[Transcribed page contents]
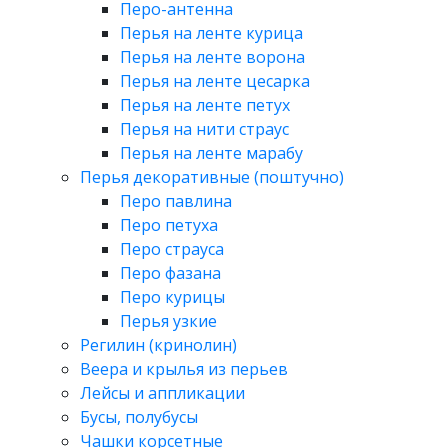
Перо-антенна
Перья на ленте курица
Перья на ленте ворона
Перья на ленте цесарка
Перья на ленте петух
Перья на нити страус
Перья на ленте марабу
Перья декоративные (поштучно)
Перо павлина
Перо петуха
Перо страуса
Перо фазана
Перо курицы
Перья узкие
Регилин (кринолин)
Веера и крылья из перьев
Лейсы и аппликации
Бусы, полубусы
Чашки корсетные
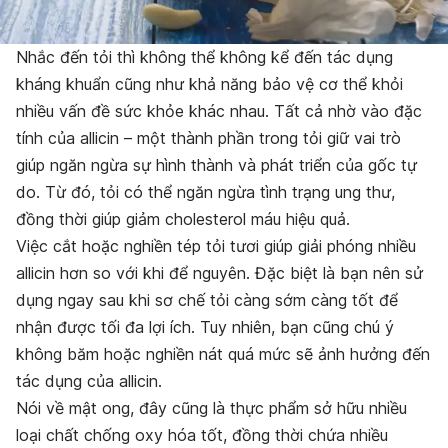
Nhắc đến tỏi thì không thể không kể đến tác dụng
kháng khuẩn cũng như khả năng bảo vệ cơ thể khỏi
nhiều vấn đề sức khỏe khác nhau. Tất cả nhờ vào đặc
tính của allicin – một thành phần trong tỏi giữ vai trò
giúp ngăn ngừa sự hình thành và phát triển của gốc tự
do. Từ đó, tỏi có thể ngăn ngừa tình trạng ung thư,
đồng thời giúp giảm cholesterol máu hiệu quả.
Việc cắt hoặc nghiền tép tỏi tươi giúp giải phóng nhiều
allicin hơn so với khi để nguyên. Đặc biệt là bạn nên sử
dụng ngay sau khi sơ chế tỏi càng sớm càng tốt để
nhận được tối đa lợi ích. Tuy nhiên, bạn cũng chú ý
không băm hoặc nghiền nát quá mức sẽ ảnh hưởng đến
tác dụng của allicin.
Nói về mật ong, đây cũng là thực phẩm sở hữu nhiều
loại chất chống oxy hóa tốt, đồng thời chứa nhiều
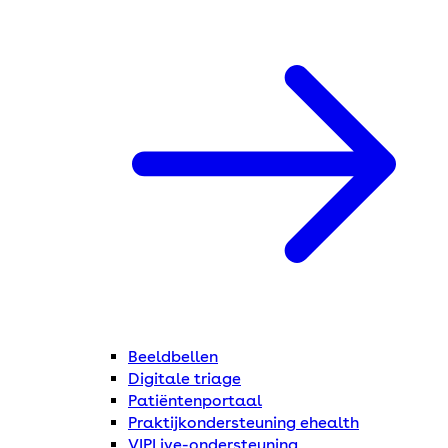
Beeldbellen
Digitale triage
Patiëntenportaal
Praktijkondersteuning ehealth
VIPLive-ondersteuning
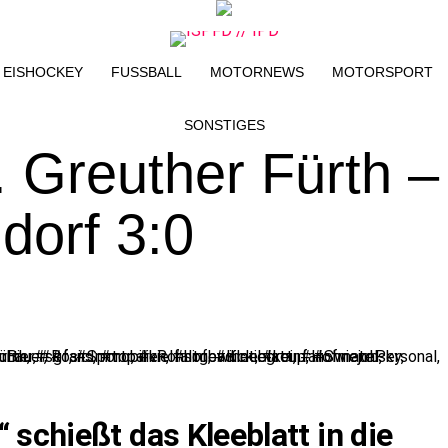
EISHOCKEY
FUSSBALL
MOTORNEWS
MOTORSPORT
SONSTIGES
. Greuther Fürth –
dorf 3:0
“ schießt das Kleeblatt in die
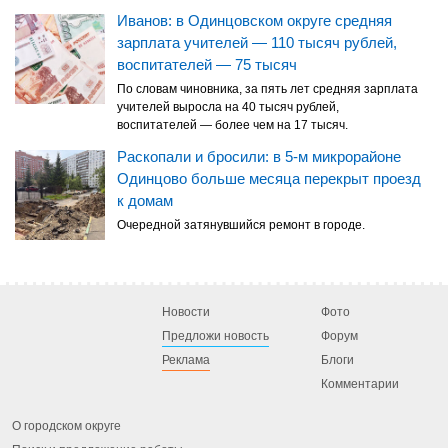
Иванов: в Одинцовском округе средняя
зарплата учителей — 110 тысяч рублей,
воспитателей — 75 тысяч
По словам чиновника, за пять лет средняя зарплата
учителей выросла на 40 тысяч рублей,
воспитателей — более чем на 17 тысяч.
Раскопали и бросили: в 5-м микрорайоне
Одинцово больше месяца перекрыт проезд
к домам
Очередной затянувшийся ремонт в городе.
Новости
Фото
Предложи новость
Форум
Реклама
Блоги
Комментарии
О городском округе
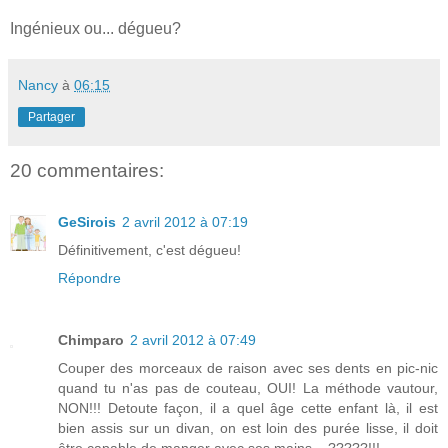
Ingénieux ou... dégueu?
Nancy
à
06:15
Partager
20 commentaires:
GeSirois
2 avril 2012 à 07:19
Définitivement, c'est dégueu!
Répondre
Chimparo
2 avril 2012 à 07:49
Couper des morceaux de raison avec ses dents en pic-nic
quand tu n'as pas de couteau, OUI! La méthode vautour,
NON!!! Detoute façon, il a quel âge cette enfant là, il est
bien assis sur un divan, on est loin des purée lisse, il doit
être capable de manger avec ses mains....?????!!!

Aim of the task: Retype the entries above exactly, starting at their first line and ending with the line that holds "Nhắc đến tỏi"; pictures stay out.

Result:
Перо-антенна
Перья на ленте курица
Перья на ленте ворона
Перья на ленте цесарка
Перья на ленте петух
Перья на нити страус
Перья на ленте марабу
Перья декоративные (поштучно)
Перо павлина
Перо петуха
Перо страуса
Перо фазана
Перо курицы
Перья узкие
Регилин (кринолин)
Веера и крылья из перьев
Лейсы и аппликации
Бусы, полубусы
Чашки корсетные
Nhắc đến tỏi thì không thể không kể đến tác dụng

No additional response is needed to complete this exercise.